Writing in Tabata Japan while trying to catch wifi from the neighbors

Starting To Write Again

I am trying to write again, just for myself, to see if I can possibly put something together that might resemble a narrative; a book.

I have been thinking of some ideas, that might work or that might not.

  • One was a girl walking along a street in a small town; she gets hit by a bus and dies.
  • Another one was of a black student who suspects that she is being lied to about how well black students are being integrated into white America.

Another one is just a discussion; an essay, about how Americans are not in tune with the rest of the world.  Just as you can’t expect a Japanese person to understand the civil rights movement as it was experienced in America, so how can an American expect to understand certain aspects of Japanese culture?  What would be the best vehicle for this?  I think of travelogues, but I am really not sure if there is a way that I can pull a travelogue off with the limited amount of travelling that I have done.

I wonder if there is some way to tie it into circus.

I like luridness, can I somehow make it a lurid tale of travelling through cities; trying to fit in as locals?

Can it be a love story?

Can it be a lust story?

A sexually-charged multi-cultural road trip across the world?

Encountering a million people along the way – roadtripping, performing – vignettes.  First person, like a diary, or a journal, but even more so as a confession or a discussion with a best friend.

Learning about life, meeting fucked-up people…

Everyone he meets shares a truth, so everyone he meets affects the way that he deals with everyone else, but this is a curse; people cannot understand the shit he is saying because they have not had the life that he has had; that is to say, that they simply cannot put everything into the same context.

She is unshaven down below, rubbing up against me in the dark.  My hands move as if in a panic as I try to touch every curve of her body at once as we whisper rudely, moving together.

“I will agree with you.  Not because I think you are right, but because you are certain that you are.  With my implicit complicity, you will lay your cards out on the table like a proud fortune-teller and predict the fate of our world.  And you might let me fuck you.”

The dark-haired, slender Polish woman I am agreeing with right now is not beautiful – she is smart.  A post-doctorate fellow in Molecular Biology, she is taking a week of from research at her university in Nyon.  In one hour, as the party sighs its last alcoholic breaths, we will leave together to wander down the famous Ramblas of Barcelona looking for an all-night coffee shop, and not find one.

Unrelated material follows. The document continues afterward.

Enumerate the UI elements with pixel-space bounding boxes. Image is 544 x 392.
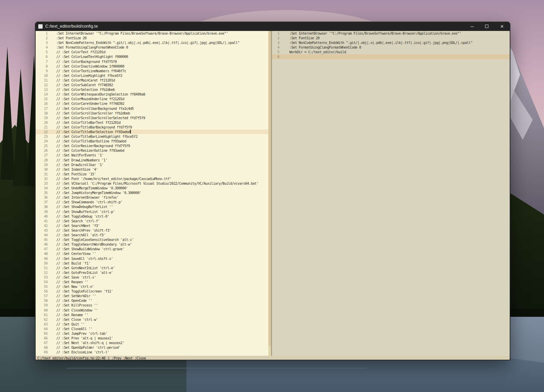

We will pass unconscious junkies and overweight hookers spilling out of their white spandex.  A man dressed as a sailor will lose a fight with a parked car and tumble off a curve, break his teeth on the pavement and curse drunkenly in French.

Used needles will litter the urine-drenched back alleys that hide from the mercury-lighted marble flagstones that lead to the towering statue of Christopher Columbus, who will be forever pointing proudly westwards towards the new world while pigeons shit on his head.

I agree with Columbus.

I also agree with the pigeons.

But just now, the rum is making me smile and this is making her smile.  She is prettier when she smiles; she has nice teeth and full lips.  She is telling me about life in Poland when she was still a child.  She is telling me about how her mother died.  She is telling me about how her father doesn’t speak much.  She is telling me about her grandmother.

She is not smiling anymore.

Neither am I.

We have run out of things to talk about, so I touch her hand just as the overhead fluorescent lights flicker on and the music fades out abruptly.

“We should get coffee somewhere,” I say.

“We should,” she agrees.

And we step out into the salty Mediterranean air as the eastern sky blooms pink with sun.